A Lifestyle Choice?

Many of us have heard the refrain that having kids is a lifestyle choice.  For childfree couples who got to make that choice, this can be true.

For those of us who didn’t have a choice due to infertility, it’s a very hurtful thing to hear. And it’s not any less hurtful when it’s said by a judge.  Consider the matter of Krauel v. Iowa Methodist Medical Center, 915 F.Supp. 102 (S.D.Iowa 1995).

All Mary Jo Krauel wanted was to have her health plan through her employer cover her GIFT treatment.  GIFT is similar to IVF, and Mary Jo had conceived her first child that way,  She then tried to have a second child, and wanted the procedure covered, in the same way her employer’s health plan covered other medical treatments.   She tried to argue that the Americans with Disabilities Act (“ADA”) considered her infertility a disability and thus her employer was discriminating against her based on her infertility.

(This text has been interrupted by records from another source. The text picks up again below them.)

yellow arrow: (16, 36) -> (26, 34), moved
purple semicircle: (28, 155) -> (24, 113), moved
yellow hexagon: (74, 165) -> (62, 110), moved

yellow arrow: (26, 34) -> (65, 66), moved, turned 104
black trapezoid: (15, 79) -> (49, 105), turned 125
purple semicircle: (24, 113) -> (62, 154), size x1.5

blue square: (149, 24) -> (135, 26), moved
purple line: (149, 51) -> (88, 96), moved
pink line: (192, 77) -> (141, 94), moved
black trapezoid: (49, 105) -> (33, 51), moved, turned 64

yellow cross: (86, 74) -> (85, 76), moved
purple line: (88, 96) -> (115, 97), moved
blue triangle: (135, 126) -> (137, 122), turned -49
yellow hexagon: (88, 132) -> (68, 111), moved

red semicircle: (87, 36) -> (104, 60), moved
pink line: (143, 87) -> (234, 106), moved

Nope, said the Court–reproduction is a “lifestyle choice.”

Really?  If Mary Jo had a real choice in the matter, she probably wouldn’t have chosen to jab herself with lots of needles and undergo major surgery in order to conceive.  Mary Jo was trying to get pregnant in the mid-1990s, when fertility treatments were even more time consuming and invasive than they are today.  

A lifestyle choice?  No more than cancer is a lifestyle choice.  Infertility is a disease that affects 1 in 8 couples.